For example, for the Source node, only the generate() method needs to be rewritten to generate data. Users need to ensure that an empty std::optional<T>{} representing EOF information is ultimately returned, otherwise the Pipeline will not stop executing; For Sink nodes, the consume() method needs to be rewritten to consume data.
For the use of more Processor types, users can read the source files in the tunnel directory.
about exception
If a Processor throws an exception during the pipeline running, tunnel may call std::abort to abort the process (bind_abort_channel == false), or catch the exception and pass the exit information to other Processors. The Processor receiving the exit information will enter managed mode, and user logic will not be called again in managed mode. It simply reads data from upstream and discards it, After all upstream data is read, EOF information is written to downstream and execution ends.
about expand pipeline at runtime
Users can construct and run a new pipeline in the Processor's processing logic, and connect the data streams of two pipelines through ChannelSource and ChannelSink.

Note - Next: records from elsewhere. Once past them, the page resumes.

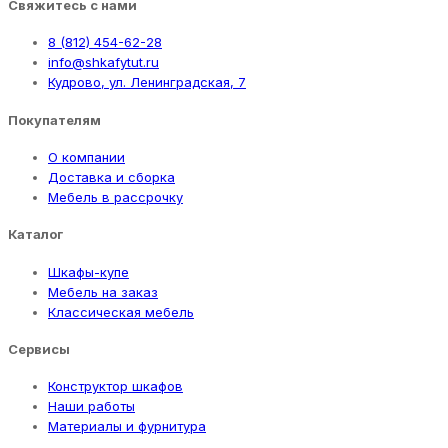
Свяжитесь с нами
8 (812) 454-62-28
info@shkafytut.ru
Кудрово, ул. Ленинградская, 7
Покупателям
О компании
Доставка и сборка
Мебель в рассрочку
Каталог
Шкафы-купе
Мебель на заказ
Классическая мебель
Сервисы
Конструктор шкафов
Наши работы
Материалы и фурнитура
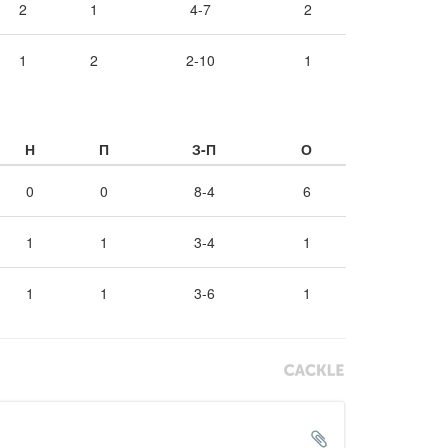
2
1
4-7
2
1
2
2-10
1
Н
П
З-П
О
0
0
8-4
6
1
1
3-4
1
1
1
3-6
1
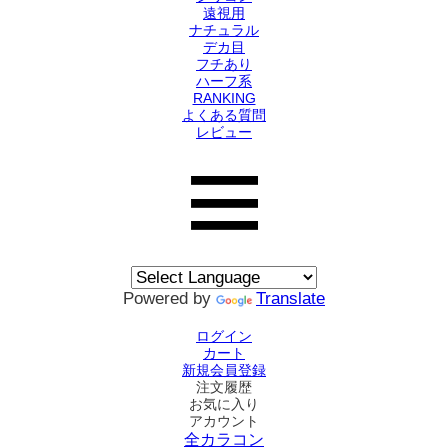
遠視用
ナチュラル
デカ目
フチあり
ハーフ系
RANKING
よくある質問
レビュー
Powered by
Translate
ログイン
カート
新規会員登録
注文履歴
お気に入り
アカウント
全カラコン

This feature is useful in certain situations, such as when you need to decide how to handle the remaining data based on the data generated during the pipeline execution process.
There is a simple example in example/embedpipeline.cc.
about pipeline interface
tunnel will assign a unique ID to each Processor instance, through which users and tunnel exchange pipeline structure information.

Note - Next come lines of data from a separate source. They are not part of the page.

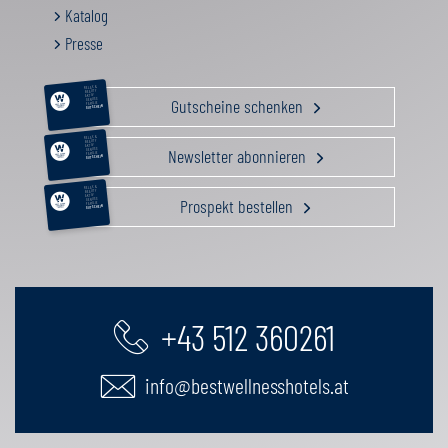
Katalog
Presse
RELAX &
BEAUTY
AKTIV
Gutscheine schenken
GENUSS
FAMILIE
GUTSCHEIN
RELAX &
BEAUTY
AKTIV
Newsletter abonnieren
GENUSS
FAMILIE
GUTSCHEIN
RELAX &
BEAUTY
AKTIV
Prospekt bestellen
GENUSS
FAMILIE
GUTSCHEIN
+43 512 360261
info@bestwellnesshotels.at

The API of pipeline follows the principle of only allowing post nodes to be added to leaf nodes. Leaf nodes refer to non-sink nodes that have not yet specified an output_port, for example, there is an empty pipeline:
- Firstly, add a source node (id == 1) through AddSource, so there is only one leaf node 1 in the pipeline.

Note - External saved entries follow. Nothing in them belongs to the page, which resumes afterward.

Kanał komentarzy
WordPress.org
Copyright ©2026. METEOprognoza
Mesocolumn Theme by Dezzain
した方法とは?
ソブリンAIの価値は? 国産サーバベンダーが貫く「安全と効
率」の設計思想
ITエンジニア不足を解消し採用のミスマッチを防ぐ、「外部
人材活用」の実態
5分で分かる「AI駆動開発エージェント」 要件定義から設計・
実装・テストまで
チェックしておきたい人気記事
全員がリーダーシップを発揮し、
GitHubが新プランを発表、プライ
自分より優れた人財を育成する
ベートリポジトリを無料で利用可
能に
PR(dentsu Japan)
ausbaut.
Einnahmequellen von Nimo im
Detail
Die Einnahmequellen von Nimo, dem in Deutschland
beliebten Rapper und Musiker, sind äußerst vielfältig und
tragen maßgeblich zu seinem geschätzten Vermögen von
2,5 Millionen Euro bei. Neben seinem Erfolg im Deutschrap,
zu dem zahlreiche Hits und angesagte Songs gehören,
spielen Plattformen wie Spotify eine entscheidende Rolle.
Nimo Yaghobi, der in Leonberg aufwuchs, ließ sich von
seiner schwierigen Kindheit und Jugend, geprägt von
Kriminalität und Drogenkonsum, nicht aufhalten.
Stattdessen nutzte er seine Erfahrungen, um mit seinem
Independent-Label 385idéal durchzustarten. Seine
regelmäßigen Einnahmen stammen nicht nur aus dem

- Then, by using AddTransform, add a post transform node (id == 2) to the source node , and the current leaf node in the pipeline will become 2.
- Next, add another source node (id == 3) through AddSource, so there are two leaf nodes in the pipeline now, 2 and 3.
- Finally, add a shared sink post node (id == 4) to all current leaf nodes ( 2 and 3 ) through SetSink. At this point, no leaf nodes exist in the pipeline. A pipeline without leaf nodes is called complete, and only complete pipelines can be executed.
Please read the content in the doc directory and example directory to learn about the API usage of this project.
- Support for more types of nodes [doing]
- Support Pipeline Merge [done]
- Topology detection
- Schedule event collection [doing]
- Support active stop of execution [done with throw exception]
- Exception handling during execution [done]
- Implementing a high-performance Executor [done]
- Support for extension of Pipeline at runtime [done]
- Support for distributed scheduling (support for network io based on async_simple first)
tunnel is distributed under the Apache License (Version 2.0).